Beef, pork, goat, lamb, chicken, smoked turkey, tripe, dried snails, and fried fish are common sources of protein in Ghanaian soups and stews, sometimes mixing different types of meat and occasionally fish into one soup. Soups are served as a main course rather than a starter. It is also common to find smoked meat, fish and seafood in Ghanaian soups and stews.

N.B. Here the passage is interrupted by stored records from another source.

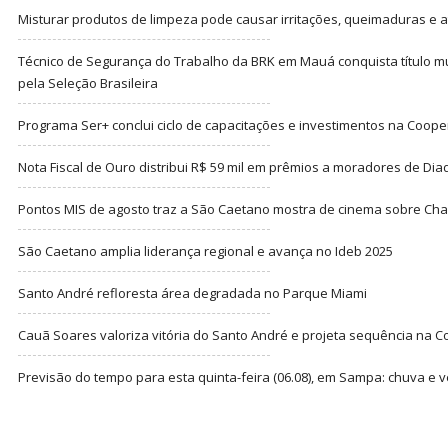
Misturar produtos de limpeza pode causar irritações, queimaduras e at
Técnico de Segurança do Trabalho da BRK em Mauá conquista título m
pela Seleção Brasileira
Programa Ser+ conclui ciclo de capacitações e investimentos na Coope
Nota Fiscal de Ouro distribui R$ 59 mil em prêmios a moradores de Di
Pontos MIS de agosto traz a São Caetano mostra de cinema sobre Cha
São Caetano amplia liderança regional e avança no Ideb 2025
Santo André refloresta área degradada no Parque Miami
Cauã Soares valoriza vitória do Santo André e projeta sequência na C
Previsão do tempo para esta quinta-feira (06.08), em Sampa: chuva e 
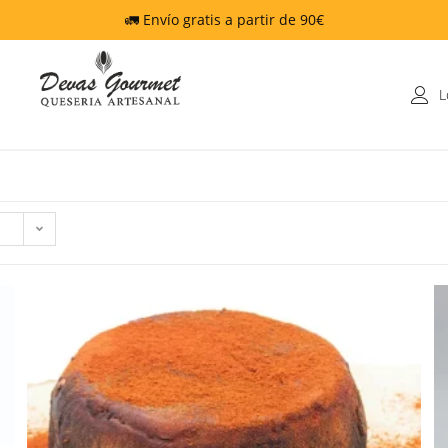
🚛 Envío gratis a partir de 90€
L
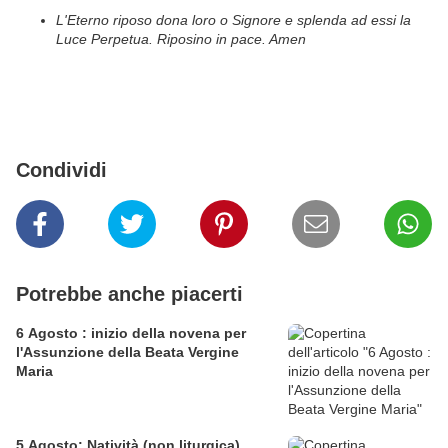
L'Eterno riposo dona loro o Signore e splenda ad essi la
Luce Perpetua. Riposino in pace. Amen
Condividi
Potrebbe anche piacerti
6 Agosto : inizio della novena per
l'Assunzione della Beata Vergine
Maria
5 Agosto: Natività (non liturgica)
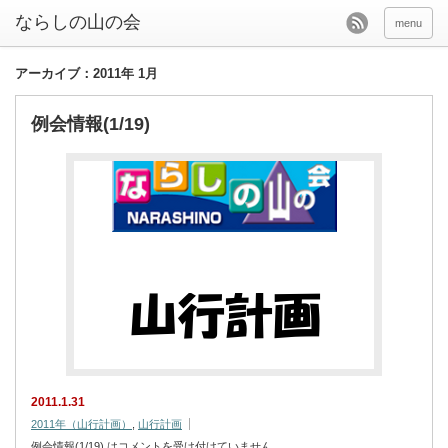
menu
アーカイブ：2011年 1月
例会情報(1/19)
2011.1.31
2011年（山行計画）
,
山行計画
例会情報(1/19) は
コメントを受け付けていません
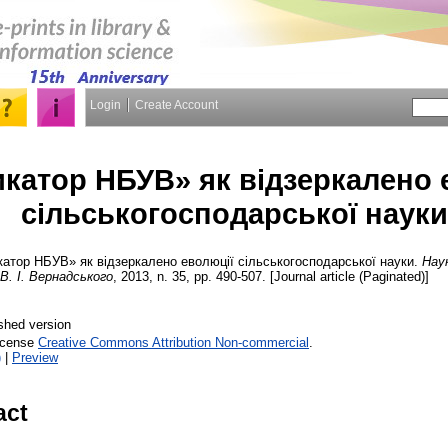
Login
Create Account
катор НБУВ» як відзеркалено 
сільськогосподарської науки
атор НБУВ» як відзеркалено еволюції сільськогосподарської науки.
Наук
 В. І. Вернадського
, 2013, n. 35, pp. 490-507. [Journal article (Paginated)]
shed version
License
Creative Commons Attribution Non-commercial
.
)
|
Preview
act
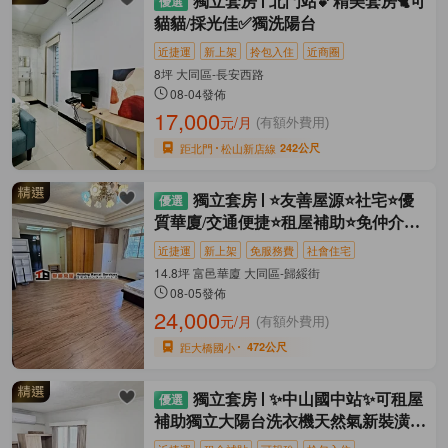
獨立套房
北門站💕精美套房🐈可
貓貓/採光佳✅獨洗陽台
近捷運
新上架
拎包入住
近商圈
8坪 大同區-長安西路
08-04發佈
17,000
元/月
(有額外費用)
距北門
松山新店線
242公尺
獨立套房
⭐友善屋源⭐社宅⭐優
質華廈/交通便捷⭐租屋補助⭐免仲介費
⭐
近捷運
新上架
免服務費
社會住宅
14.8坪 富邑華廈 大同區-歸綏街
08-05發佈
24,000
元/月
(有額外費用)
距大橋國小
472公尺
獨立套房
✨中山國中站✨可租屋
補助獨立大陽台洗衣機天然氣新裝潢家
電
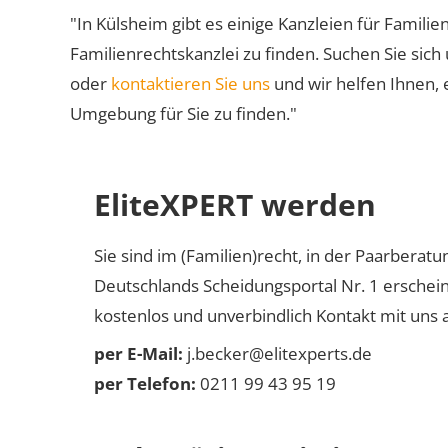
"In Külsheim gibt es einige Kanzleien für Familie
Familienrechtskanzlei zu finden. Suchen Sie sich
oder
kontaktieren Sie uns
und wir helfen Ihnen, 
Umgebung für Sie zu finden."
EliteXPERT werden
Sie sind im (Familien)recht, in der Paarberat
Deutschlands Scheidungsportal Nr. 1 erschei
kostenlos und unverbindlich Kontakt mit uns a
per E-Mail:
j.becker@elitexperts.de
per Telefon:
0211 99 43 95 19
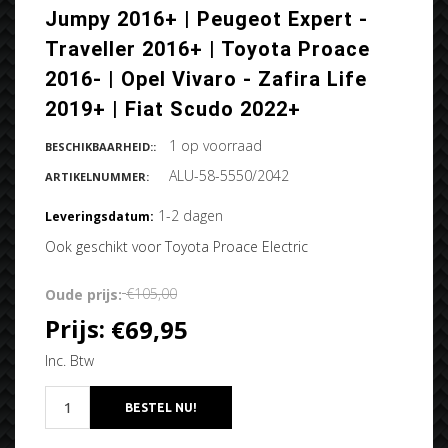
Jumpy 2016+ | Peugeot Expert -
Traveller 2016+ | Toyota Proace
2016- | Opel Vivaro - Zafira Life
2019+ | Fiat Scudo 2022+
1 op voorraad
BESCHIKBAARHEID::
ALU-58-5550/2042
ARTIKELNUMMER:
1-2 dagen
Leveringsdatum:
Ook geschikt voor Toyota Proace Electric
Oude prijs:
€105,00
Prijs:
€69,95
Inc. Btw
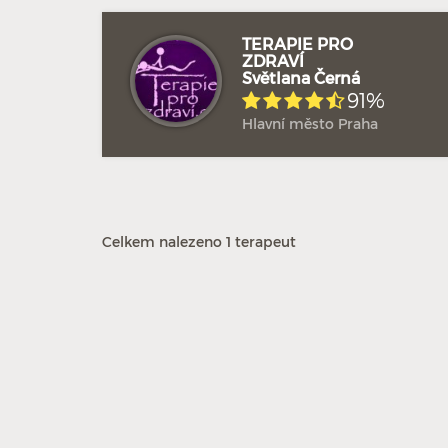
TERAPIE PRO
ZDRAVÍ
Světlana Černá
91%
Hlavní město Praha
Celkem nalezeno 1 terapeut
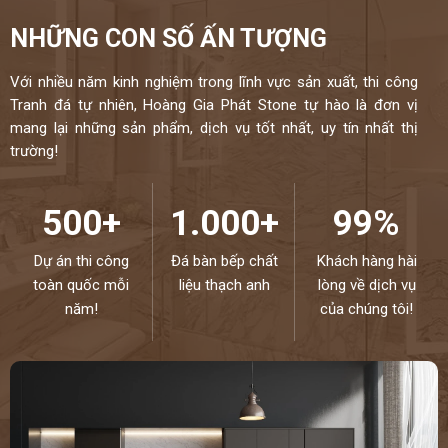
NHỮNG CON SỐ ẤN TƯỢNG
Với nhiều năm kinh nghiệm trong lĩnh vực sản xuất, thi công
Tranh đá tự nhiên, Hoàng Gia Phát Stone tự hào là đơn vị
mang lại những sản phẩm, dịch vụ tốt nhất, uy tín nhất thị
trường!
500+
1.000+
99%
Dự án thi công
Đá bàn bếp chất
Khách hàng hài
toàn quốc mỗi
liệu thạch anh
lòng về dịch vụ
năm!
của chúng tôi!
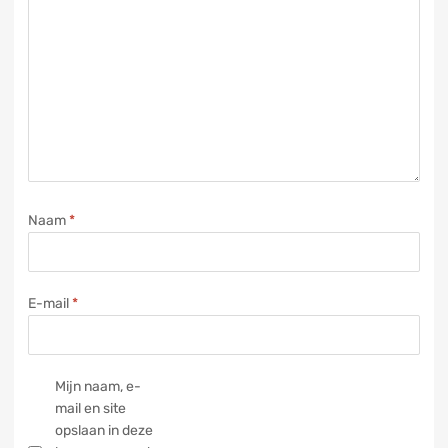
Naam
*
E-mail
*
Mijn naam, e-
mail en site
opslaan in deze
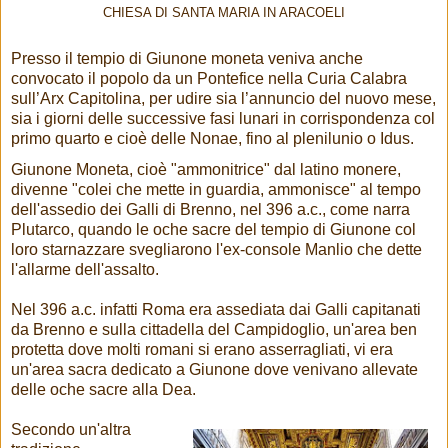
CHIESA DI SANTA MARIA IN ARACOELI
Presso il tempio di Giunone moneta veniva anche
convocato il popolo da un Pontefice nella Curia Calabra
sull’Arx Capitolina, per udire sia l’annuncio del nuovo mese,
sia i giorni delle successive fasi lunari in corrispondenza col
primo quarto e cioè delle Nonae, fino al plenilunio o Idus.
Giunone Moneta, cioè "ammonitrice" dal latino monere,
divenne "colei che mette in guardia, ammonisce" al tempo
dell'assedio dei Galli di Brenno, nel 396 a.c., come narra
Plutarco, quando le oche sacre del tempio di Giunone col
loro starnazzare svegliarono l'ex-console Manlio che dette
l'allarme dell'assalto.
Nel 396 a.c. infatti Roma era assediata dai Galli capitanati
da Brenno e sulla cittadella del Campidoglio, un'area ben
protetta dove molti romani si erano asserragliati, vi era
un'area sacra dedicato a Giunone dove venivano allevate
delle oche sacre alla Dea.
Secondo un'altra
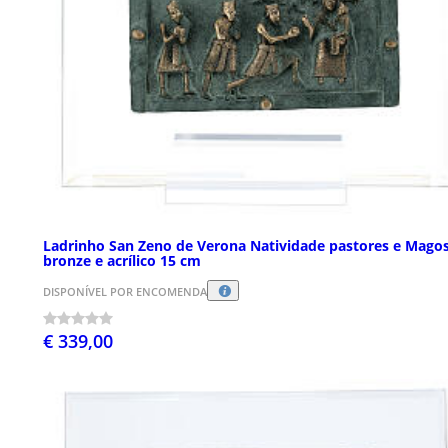
Ladrinho San Zeno de Verona Natividade pastores e Mago
bronze e acrílico 15 cm
DISPONÍVEL POR ENCOMENDA
€ 339,00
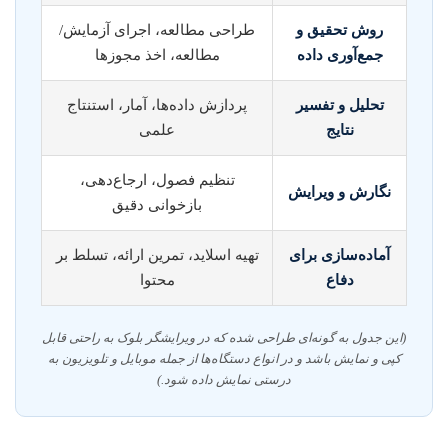
روش تحقیق و
طراحی مطالعه، اجرای آزمایش/
جمع‌آوری داده
مطالعه، اخذ مجوزها
تحلیل و تفسیر
پردازش داده‌ها، آمار، استنتاج
نتایج
علمی
تنظیم فصول، ارجاع‌دهی،
نگارش و ویرایش
بازخوانی دقیق
آماده‌سازی برای
تهیه اسلاید، تمرین ارائه، تسلط بر
دفاع
محتوا
(این جدول به گونه‌ای طراحی شده که در ویرایشگر بلوک به راحتی قابل
کپی و نمایش باشد و در انواع دستگاه‌ها از جمله موبایل و تلویزیون به
درستی نمایش داده شود.)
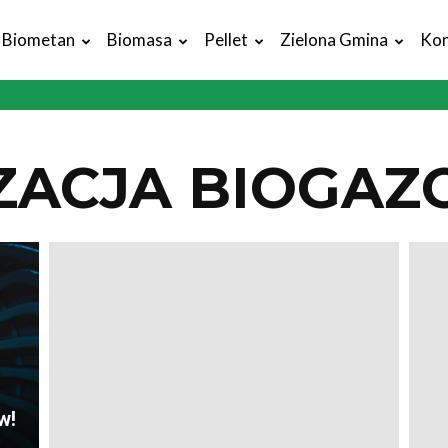
Biometan
Biomasa
Pellet
Zielona Gmina
Kon
ZACJA BIOGAZ
w!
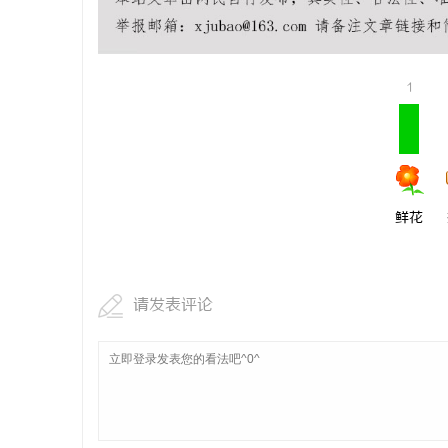
商标购买：即买即用，规避侵权风险
武汉配眼镜
事
1
鲜花
通
请发表评论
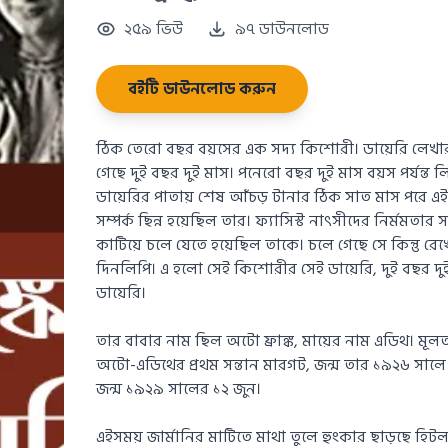
২৫৯ ভিউ
৯৭ ডাউনলোড
বইটি ডাউনলোড করুন
ঠিক তেরো বছর বয়সের এক সদ্য কিশোরী। ডায়েরি লেখার 
গেছে দুই বছর দুই মাস। পনেরো বছর দুই মাস বয়স পর্যন্
ডায়েরির পাতায় শেষ আঁচড় টানার ঠিক সাত মাস পরে এই 
সম্পর্ক ছিন্ন হয়েছিল তার। ফ্যাসিস্ট নাৎসীদের নির্মমতার 
কাটিয়ে চলে যেতে হয়েছিল তাকে। চলে গেছে সে কিন্তু 
দিনলিপি। এ হলো সেই কিশোরীর সেই ডায়েরি, দুই বছর দু
ডায়েরি।
তার বাবার নাম ছিল অটো ফ্রাঙ্ক, মায়ের নাম এডিথ। মূলত জা
অটো-এডিথের প্রথম সন্তান মারগট, জন্ম তার ১৯২৬ সালে। দ
জন্ম ১৯২৯ সালের ১২ জুন।
এইসময় জার্মানির মাটিতে মাথা তুলে হুংকার ছাড়ছে হি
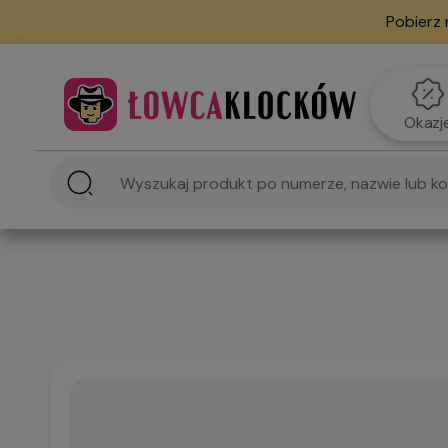
Pobierz 
Okazj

 They include crab, shrimp, periwinkles, octopus, snails, grubs, duck, offal, and pig's trotters. Also oysters.
Meat, mushrooms and seafood may be smoked, salted or dried for flavour enhancement and preservation. Salt fish is widely used to flavour fish based stews. Spices such as thyme, garlic, onions, ginger, peppers, curry, basil, nutmeg, sumbala, Tetrapleura tetraptera (prekese) and bay leaf are delicately used to achieve the exotic and spicy flavours that characterize Ghanaian cuisine.

Palm oil, coconut oil, shea butter, palm kernel oil and peanut oil are important Ghanaian oils used for cooking or frying and may sometimes not be substituted for in certain Ghanaian dishes. For example, using palm oil in okro stew, eto, fante fante, red red or Gabeans, egusi stew and mpihu/mpotompoto (similar to poi). Coconut oil, palm kernel oil and shea butter have lost their popularity for cooking in Ghana due to the introduction of refined oils and negative Ghanaian media adverts targeted at those oils. They are now mostly used in few traditional homes, for soap making and by commercial (street food) food vendors as a cheaper substitute to refined cooking oils.

Common Ghanaian soups are groundnut soup, light (tomato) soup, kontomire (taro leaves) soup, palm nut soup, ayoyo soup and okra soup.

Ghanaian tomato stew or gravy is a stew that is often served with rice or waakye. Other vegetable stews are made with kontomire, garden eggs, egusi (pumpkin seeds), spinach, okra, etc.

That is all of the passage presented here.